Schrage played against Kirby Puckett, who attended Bradley University, and Joe Carter, who attended Creighton's rival, Wichita State. One collegiate game, in which Schrage played against Carter, sticks out in his memory.

Prior to an end of the season series against Wichita State, Schrage said he got a bit too cocky and told an Omaha newspaper that, "If water covers two thirds of the earth, I cover the other third." The following day, Carter hit a homerun as far as any other Schrage had ever seen. At the end of the inning, the humbled center fielder came off the field to quite a bit of jeering.

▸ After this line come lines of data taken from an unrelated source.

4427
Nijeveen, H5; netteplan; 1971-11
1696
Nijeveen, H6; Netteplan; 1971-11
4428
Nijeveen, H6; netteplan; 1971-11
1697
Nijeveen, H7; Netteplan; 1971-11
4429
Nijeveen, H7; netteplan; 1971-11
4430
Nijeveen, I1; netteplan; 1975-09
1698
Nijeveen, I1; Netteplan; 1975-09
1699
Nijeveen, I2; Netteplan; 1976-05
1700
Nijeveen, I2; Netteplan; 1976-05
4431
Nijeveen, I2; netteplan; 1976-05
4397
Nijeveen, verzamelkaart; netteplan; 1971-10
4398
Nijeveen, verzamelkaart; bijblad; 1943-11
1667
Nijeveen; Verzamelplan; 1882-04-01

"Wichita always had boisterous fans and when I was running off the field they were all yelling at me 'Schrage, did that one land in the Atlantic?'"

Schrage said he never considered being a coach until Hendry brought up the idea at the end of his final season at Creighton. Though, Schrage admitted, "I heard that as him saying I wasn't going to get drafted."

Schrage still talks with Hendry, and joked that he was disappointed that he is yet to be invited to sing the seventh inning stretch at Wrigley Field where he first attended a professional game with his grandfather.

Upon graduating from Creighton, Schrage went to St. Thomas where he got a master's degree and began his coaching career as a graduate assistant. Since then he's coached at Creighton, Waldorf Junior College, University of Northern Iowa, Northern Illinois University, and Evansville University. In 2006, Schrage was tapped to be the skipper at Notre Dame. On a personal level, it was a rough first year for Schrage at the University. His wife, Jody, died of cancer.

Schrage said he was able to manage the year with an incredible amount of support from the Notre Dame community, a place he said coaching at is "a dream come true."

Krawchuk and Planek both believe that Notre Dame couldn't have made a better choice to guide its program.

"He has a love for the game and done all the right things. He is a great recruiter and taken programs to great places once he has a year or two," Krawchuk opined.

Planek added, "He entered coaching baseball because he is an excellent teacher. But, as good of a coach as he is, Dave is a better guy."